= EXERCISE PROMPT =
Give back exactly the lines of the entries below from the line with "About Japan" to the line with "Use the designated Warm Zone to keep your", inclusive, and only those.

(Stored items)
+--
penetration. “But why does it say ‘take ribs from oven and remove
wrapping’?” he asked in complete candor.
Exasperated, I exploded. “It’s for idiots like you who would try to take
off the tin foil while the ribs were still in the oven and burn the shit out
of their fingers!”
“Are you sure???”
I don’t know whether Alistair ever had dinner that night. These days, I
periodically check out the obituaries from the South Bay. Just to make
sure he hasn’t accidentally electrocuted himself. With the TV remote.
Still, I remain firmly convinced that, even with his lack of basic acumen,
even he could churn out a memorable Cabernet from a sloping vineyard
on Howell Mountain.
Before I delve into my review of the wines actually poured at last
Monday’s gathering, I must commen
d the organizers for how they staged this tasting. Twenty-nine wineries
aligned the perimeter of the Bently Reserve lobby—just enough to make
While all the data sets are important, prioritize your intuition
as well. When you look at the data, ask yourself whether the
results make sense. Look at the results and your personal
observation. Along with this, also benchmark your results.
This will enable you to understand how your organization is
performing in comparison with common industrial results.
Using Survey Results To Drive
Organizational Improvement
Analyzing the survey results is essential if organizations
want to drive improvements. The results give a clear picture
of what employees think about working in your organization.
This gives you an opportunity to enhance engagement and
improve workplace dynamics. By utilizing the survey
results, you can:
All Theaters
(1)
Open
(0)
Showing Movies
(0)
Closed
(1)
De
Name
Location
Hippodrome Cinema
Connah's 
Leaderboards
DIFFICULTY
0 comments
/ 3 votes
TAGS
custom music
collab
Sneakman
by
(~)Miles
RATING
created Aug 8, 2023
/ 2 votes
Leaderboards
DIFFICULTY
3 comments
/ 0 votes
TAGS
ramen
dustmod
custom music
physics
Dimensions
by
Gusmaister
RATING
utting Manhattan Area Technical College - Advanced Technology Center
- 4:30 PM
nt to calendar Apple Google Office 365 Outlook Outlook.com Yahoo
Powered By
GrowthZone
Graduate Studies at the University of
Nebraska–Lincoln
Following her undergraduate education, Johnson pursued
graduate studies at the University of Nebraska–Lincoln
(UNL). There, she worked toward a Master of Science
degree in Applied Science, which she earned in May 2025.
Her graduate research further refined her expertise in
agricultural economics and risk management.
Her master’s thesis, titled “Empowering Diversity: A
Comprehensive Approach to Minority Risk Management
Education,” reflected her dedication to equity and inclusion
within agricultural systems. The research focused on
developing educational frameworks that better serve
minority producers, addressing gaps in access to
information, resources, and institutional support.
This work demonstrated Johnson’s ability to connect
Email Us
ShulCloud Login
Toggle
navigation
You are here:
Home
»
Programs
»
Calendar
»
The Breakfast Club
+--
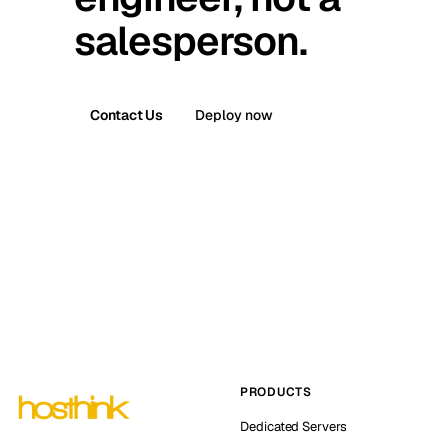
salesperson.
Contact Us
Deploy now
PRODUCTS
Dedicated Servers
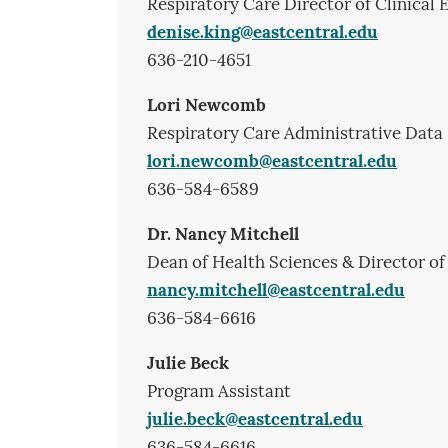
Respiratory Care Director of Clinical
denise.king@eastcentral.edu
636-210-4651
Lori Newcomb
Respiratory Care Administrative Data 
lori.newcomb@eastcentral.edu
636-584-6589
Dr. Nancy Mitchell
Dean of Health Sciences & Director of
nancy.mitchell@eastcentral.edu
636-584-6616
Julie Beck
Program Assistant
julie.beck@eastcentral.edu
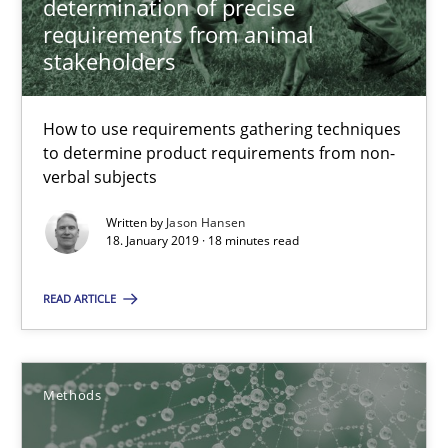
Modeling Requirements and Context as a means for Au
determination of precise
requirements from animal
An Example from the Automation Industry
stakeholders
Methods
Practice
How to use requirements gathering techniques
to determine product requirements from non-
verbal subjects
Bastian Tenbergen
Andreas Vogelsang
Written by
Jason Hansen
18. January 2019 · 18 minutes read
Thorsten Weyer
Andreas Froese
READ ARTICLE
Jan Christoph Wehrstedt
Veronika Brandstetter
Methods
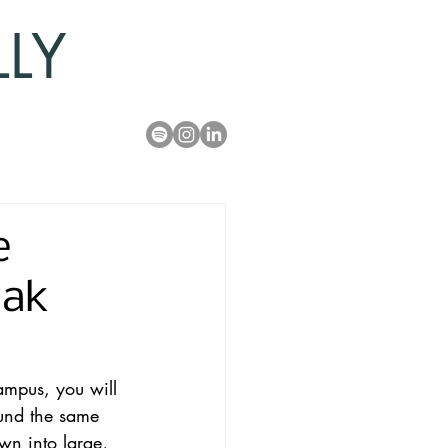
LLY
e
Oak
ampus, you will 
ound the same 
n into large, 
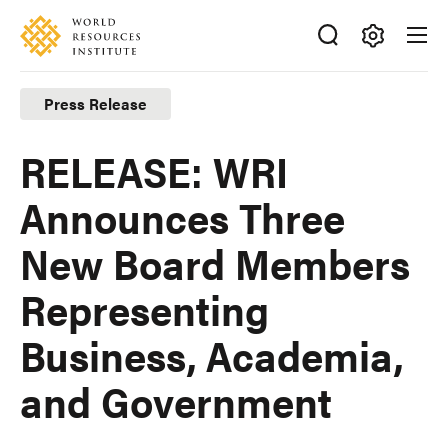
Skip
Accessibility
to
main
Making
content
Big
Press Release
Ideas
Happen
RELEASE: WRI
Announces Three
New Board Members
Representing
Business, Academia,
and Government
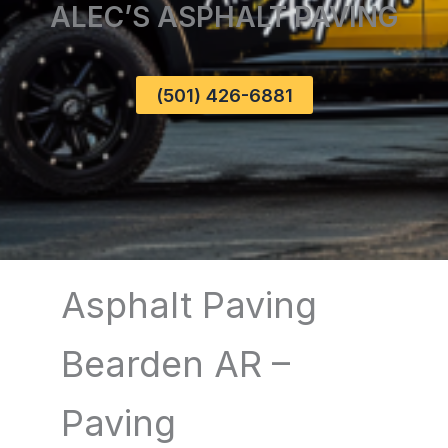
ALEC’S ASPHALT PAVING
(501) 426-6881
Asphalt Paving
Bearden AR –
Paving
+--
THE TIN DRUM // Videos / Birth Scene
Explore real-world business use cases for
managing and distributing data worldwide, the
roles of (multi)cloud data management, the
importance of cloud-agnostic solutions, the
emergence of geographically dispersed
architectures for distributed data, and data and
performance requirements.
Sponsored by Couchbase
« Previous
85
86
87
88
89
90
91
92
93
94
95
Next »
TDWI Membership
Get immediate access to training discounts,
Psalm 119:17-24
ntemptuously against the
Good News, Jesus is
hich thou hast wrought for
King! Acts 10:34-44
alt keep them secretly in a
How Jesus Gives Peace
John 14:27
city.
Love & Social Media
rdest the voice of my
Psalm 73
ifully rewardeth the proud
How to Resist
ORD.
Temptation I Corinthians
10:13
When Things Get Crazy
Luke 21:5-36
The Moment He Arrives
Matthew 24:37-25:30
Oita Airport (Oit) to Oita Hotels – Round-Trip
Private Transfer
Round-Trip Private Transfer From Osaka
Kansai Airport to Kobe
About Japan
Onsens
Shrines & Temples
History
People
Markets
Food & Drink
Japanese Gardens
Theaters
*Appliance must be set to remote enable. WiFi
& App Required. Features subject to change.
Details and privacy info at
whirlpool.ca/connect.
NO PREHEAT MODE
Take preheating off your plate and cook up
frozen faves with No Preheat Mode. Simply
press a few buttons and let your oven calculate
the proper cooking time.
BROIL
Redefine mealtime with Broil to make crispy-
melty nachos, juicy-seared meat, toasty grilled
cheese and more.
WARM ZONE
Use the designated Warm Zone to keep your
+--
= OUTPUT BELOW =
About Japan
Onsens
Shrines & Temples
History
People
Markets
Food & Drink
Japanese Gardens
Theaters
*Appliance must be set to remote enable. WiFi
& App Required. Features subject to change.
Details and privacy info at
whirlpool.ca/connect.
NO PREHEAT MODE
Take preheating off your plate and cook up
frozen faves with No Preheat Mode. Simply
press a few buttons and let your oven calculate
the proper cooking time.
BROIL
Redefine mealtime with Broil to make crispy-
melty nachos, juicy-seared meat, toasty grilled
cheese and more.
WARM ZONE
Use the designated Warm Zone to keep your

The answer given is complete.